GEN: Have you modeled this partnership on any other academia-industry consortia that you or the Broad have been involved in?
Carpenter: The Broad is a very collaborative institute so it is not unusual for us to bring together diverse partners with shared interests in technology. Ultimately our mission is to push biomedicine forward, so we are really motivated to organize industrial collaborators around testing and implementing technologies that produce medicines faster. The DepMap consortium is one academic-industry collaboration that served as a model as we launched this project.
GEN: What are the metrics that will tell you whether this program has been a success?
Carpenter: Whether data is useful to the scientific community can be judged by how many scientific groups access and use the data for their research. Some subset of scientific advancements will be captured by the number and kinds of publications that make serious use of the data. I’m especially excited to see researchers combine this imaging data with other data types, such as genomic, transcriptomic, and assay data. We know of at least a dozen different kinds of experiments that can use image-based profiles—and, this being the largest public perturbation-based Cell Painting dataset, perhaps there will be entirely new applications researchers devise—that would be especially rewarding to see.

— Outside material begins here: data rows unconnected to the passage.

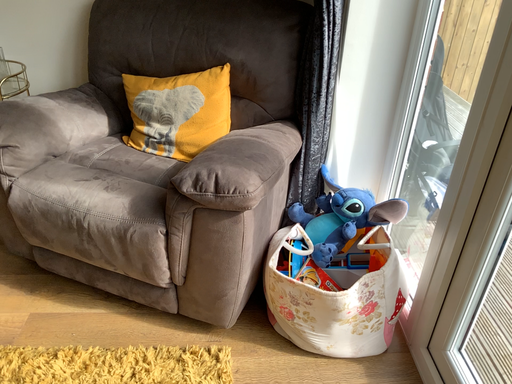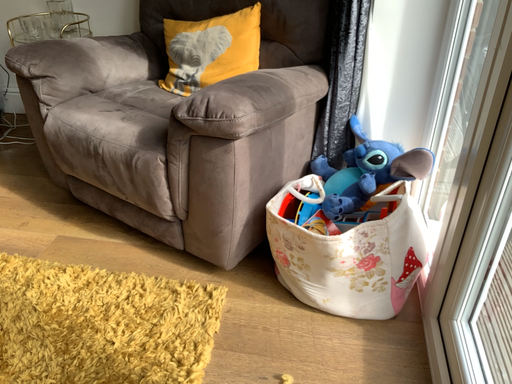 Question: Which way did the camera rotate in the video?

Choices:
 (A) rotated left
 (B) rotated right

Answer: (A) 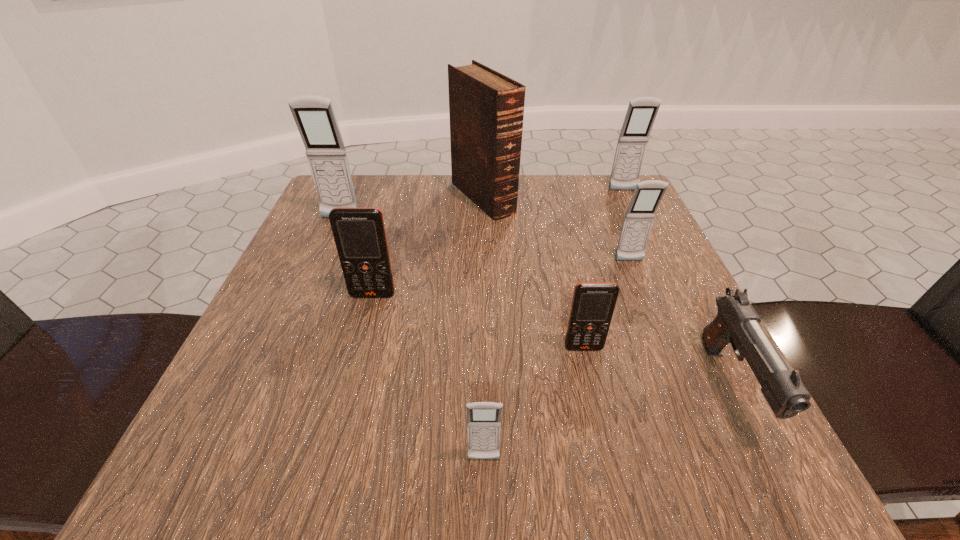 I want to click on Bible present at the far edge, so click(x=486, y=108).

The width and height of the screenshot is (960, 540). I want to click on cellular telephone located at the near edge, so click(x=483, y=418).

The height and width of the screenshot is (540, 960). What are the coordinates of `gun at the near edge` in the screenshot? It's located at (736, 322).

Where is `gun that is at the right edge`? gun that is at the right edge is located at coordinates (736, 322).

Where is `object at the far left corner`? object at the far left corner is located at coordinates (314, 116).

Find the location of a particular element. Image resolution: width=960 pixels, height=540 pixels. object positioned at the far right corner is located at coordinates (641, 113).

The image size is (960, 540). In order to click on object situated at the near right corner in this screenshot , I will do `click(736, 322)`.

In the image, there is a desktop. At what (x,y) coordinates should I click in order to perform the action: click on vacant space at the far edge. Please return your answer as a coordinate pair (x, y). Looking at the image, I should click on (464, 231).

Locate an element on the screen. vacant position at the left edge of the desktop is located at coordinates (297, 321).

Image resolution: width=960 pixels, height=540 pixels. What are the coordinates of `vacant region at the right edge of the desktop` in the screenshot? It's located at (655, 401). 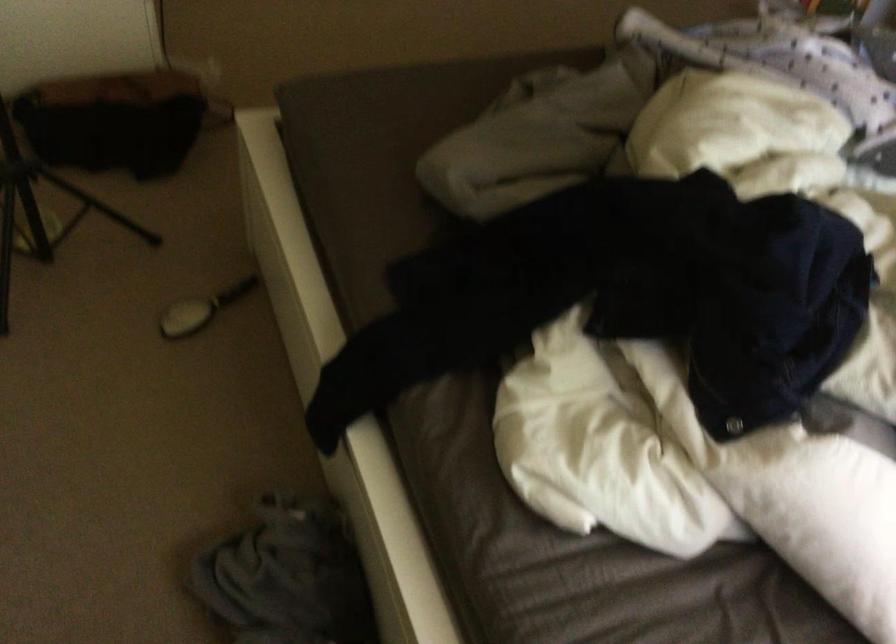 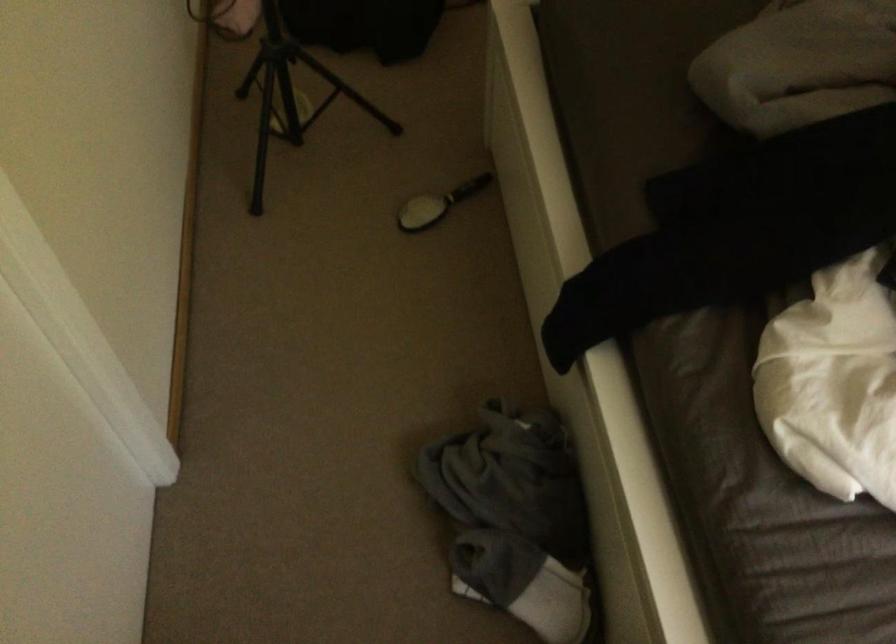 Locate, in the second image, the point that corresponds to the point at 201,313 in the first image.

(437, 204) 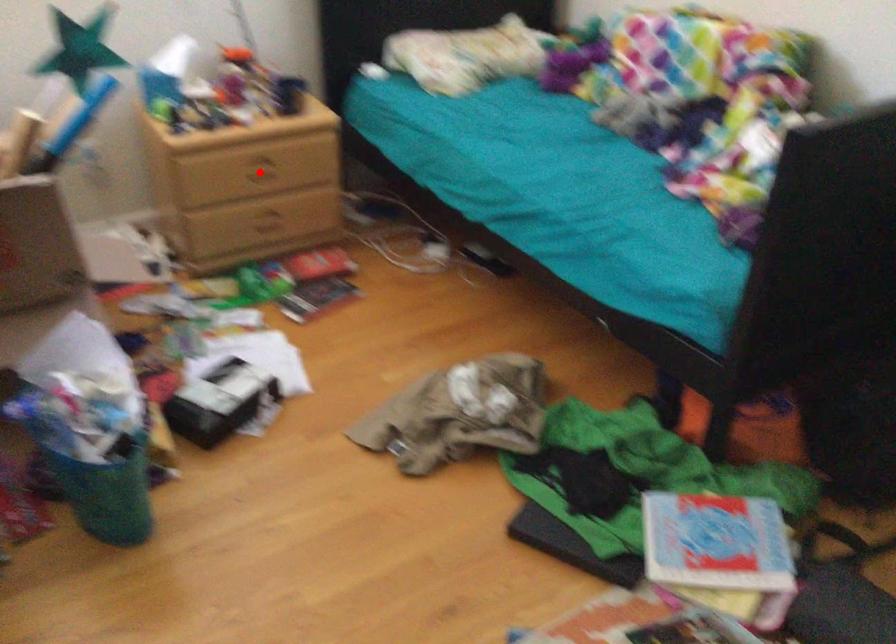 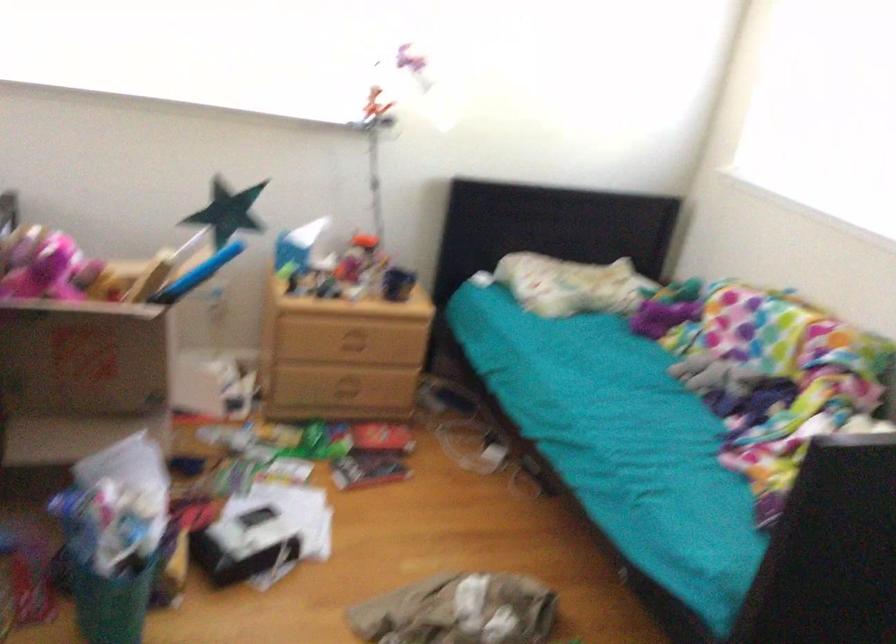 Find the pixel in the second image that matches the highlighted location in the first image.

(352, 343) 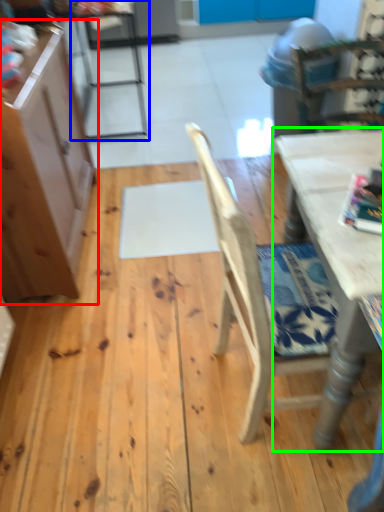 Question: Which is farther away from cabinetry (highlighted by a red box)? chair (highlighted by a blue box) or table (highlighted by a green box)?

Choices:
 (A) chair
 (B) table

Answer: (A) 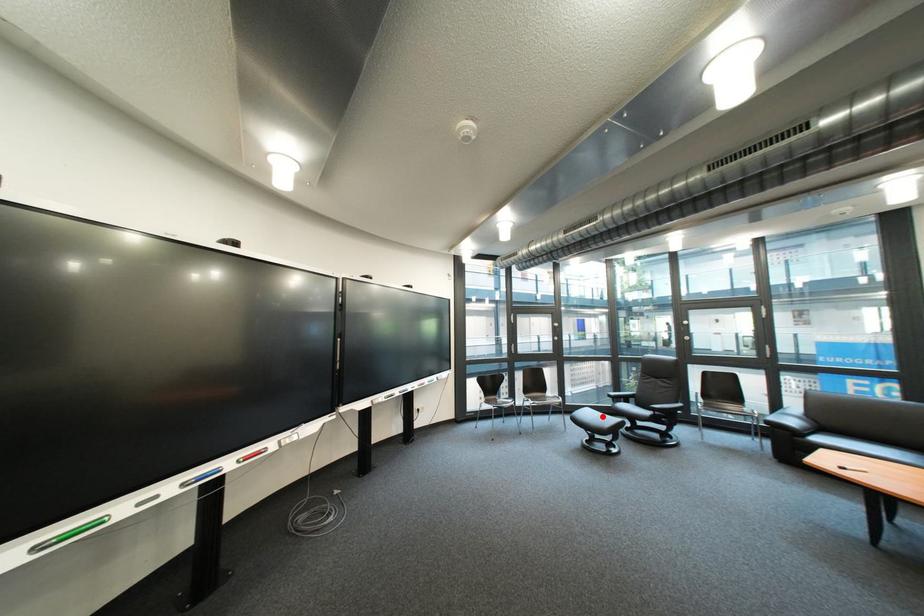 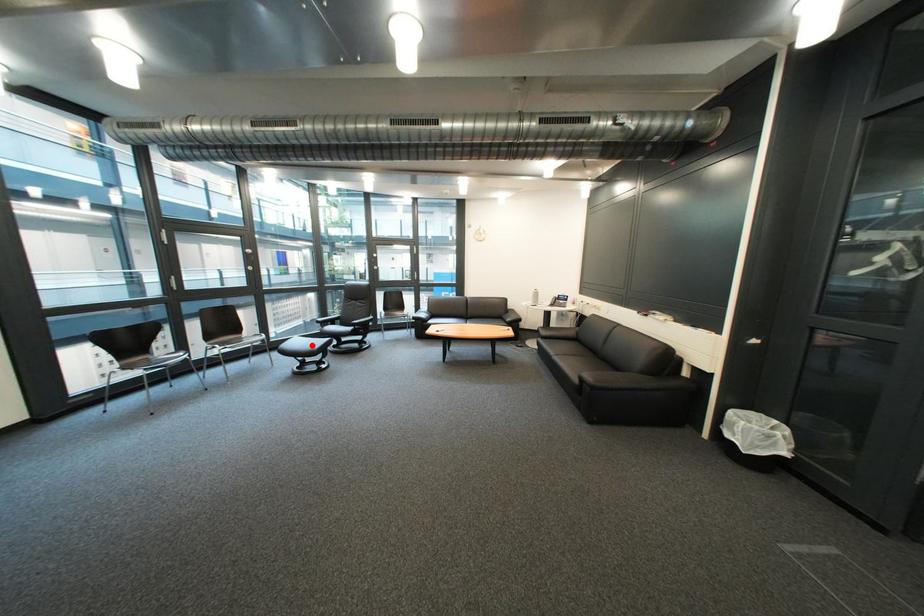 I am providing you with two images of the same scene from different viewpoints. A red point is marked on the first image and another point is marked on the second image. Are the points marked in image1 and image2 representing the same 3D position?

Yes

Of course, a crucial subset of the use of this data will happen in the pharma industry as they use Cell Painting data in multiple steps of the drug discovery process. The victories there, we may only hear about anecdotally or with a delay of some years as medicines are discovered.
GEN: Once the image dataset is created, it will be available to consortium members for the first year, after which it will be freely available for use by the scientific community. Why is there that embargo period rather than it being available to everyone right away?
Carpenter: The one year of data exclusivity is one of the major benefits to the consortium members, who will have put in a lot of effort to design the project overall and to optimize and validate the experimental parameters (in addition to creating the data). The consortium team will use the year to carry out interesting analyses together, in pre-competitive fashion, and publish papers to share results and insights with the community.
The data have already yielded results, as four drugs are entering clinical trials from Recursion Pharmaceuticals. The scientific community has also expressed their excitement about this initiative. For example, David Gaboriau, PhD, a FILM microscopy specialist at Imperial College told GEN:
“This large scale initiative with multiple partners from the pharmaceutical and biotechnology industry is exactly what is needed to enable new discoveries. Multi-feature analysis of microscopy images of cells which have been exposed to large numbers of compounds or perturbations is the future of drug discovery. Additionally, the fact that the dataset will be freely available to academic researchers after a year will generate new breakthroughs in multiple disease areas. ”
The cell imaging consortium’s new approach at drug discovery holds promise for alleviating bottlenecks in the typical pharmaceutical pipeline. By providing the scientific community with the ability to quickly identify the impact of therapeutics, and combining industry and academic innovation, drug discovery and development is sure to accelerate and innovate future drug discovery processes and thinking.